◆ Available data:
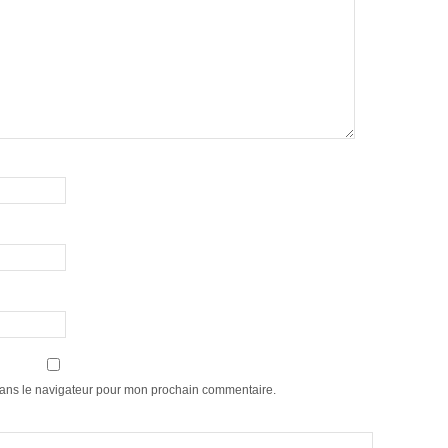
dans le navigateur pour mon prochain commentaire.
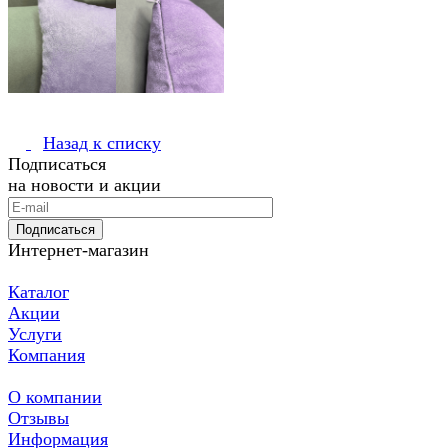
Назад к списку
Подписаться
на новости и акции
Подписаться
Интернет-магазин
Каталог
Акции
Услуги
Компания
О компании
Отзывы
Информация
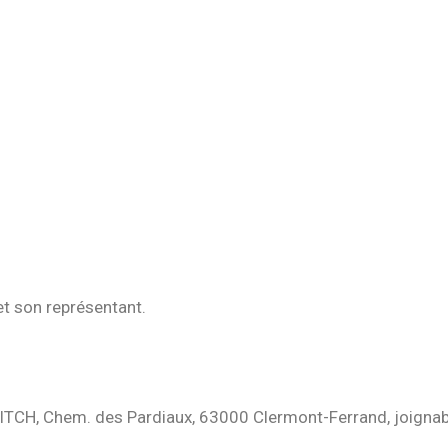
 et son représentant.
ITCH, Chem. des Pardiaux, 63000 Clermont-Ferrand, joignabl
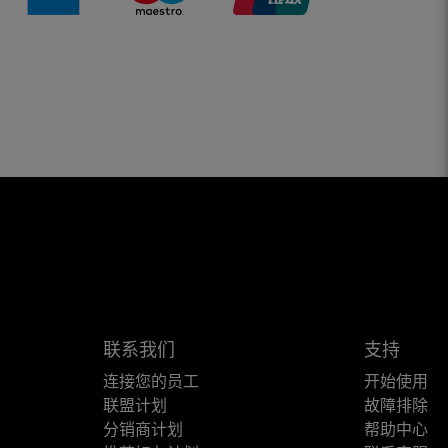
联系我们
支持
连接您的员工
开始使用
联盟计划
故障排除
分销商计划
帮助中心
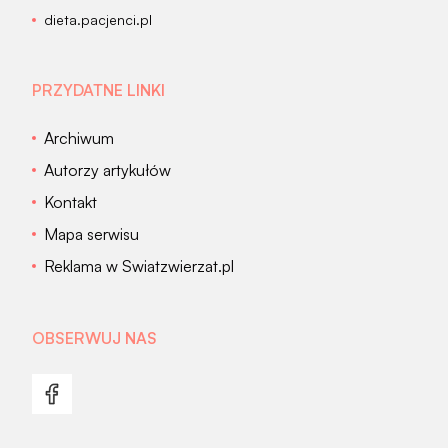
dieta.pacjenci.pl
PRZYDATNE LINKI
Archiwum
Autorzy artykułów
Kontakt
Mapa serwisu
Reklama w Swiatzwierzat.pl
OBSERWUJ NAS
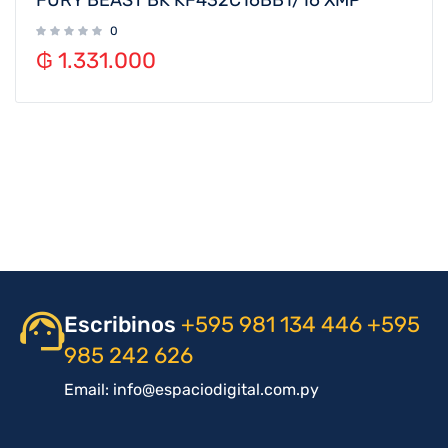
0
₲
1.331.000
Escribinos
+595 981 134 446
+595
985 242 626
Email: info@espaciodigital.com.py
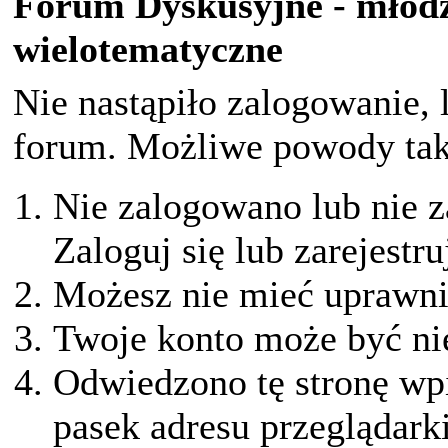
Forum Dyskusyjne - młodz
wielotematyczne
Nie nastąpiło zalogowanie, 
forum. Możliwe powody taki
Nie zalogowano lub nie z
Zaloguj się lub zarejestru
Możesz nie mieć uprawnie
Twoje konto może być ni
Odwiedzono tę stronę wpi
pasek adresu przeglądark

◆ Required work: Each entry above must be set down word for word; none of its pictures belong in the copy.

◆ Written response:
dans le navigateur pour mon prochain commentaire.
Назад к списку
Подписаться
на новости и акции
Подписаться
Интернет-магазин
Каталог
Акции
Услуги
Компания
О компании
Отзывы
Информация
 et son représentant.
ITCH, Chem. des Pardiaux, 63000 Clermont-Ferrand, joignabl
联系我们
支持
连接您的员工
开始使用
联盟计划
故障排除
分销商计划
帮助中心
dieta.pacjenci.pl
PRZYDATNE LINKI
Archiwum
Autorzy artykułów
Kontakt
Mapa serwisu
Reklama w Swiatzwierzat.pl
OBSERWUJ NAS
0
₲
1.331.000
Escribinos
+595 981 134 446
+595
985 242 626
Email: info@espaciodigital.com.py
Forum Dyskusyjne - młodz
wielotematyczne
Nie nastąpiło zalogowanie, 
forum. Możliwe powody taki
Nie zalogowano lub nie z
Zaloguj się lub zarejestru
Możesz nie mieć uprawnie
Twoje konto może być ni
Odwiedzono tę stronę wpi
pasek adresu przeglądark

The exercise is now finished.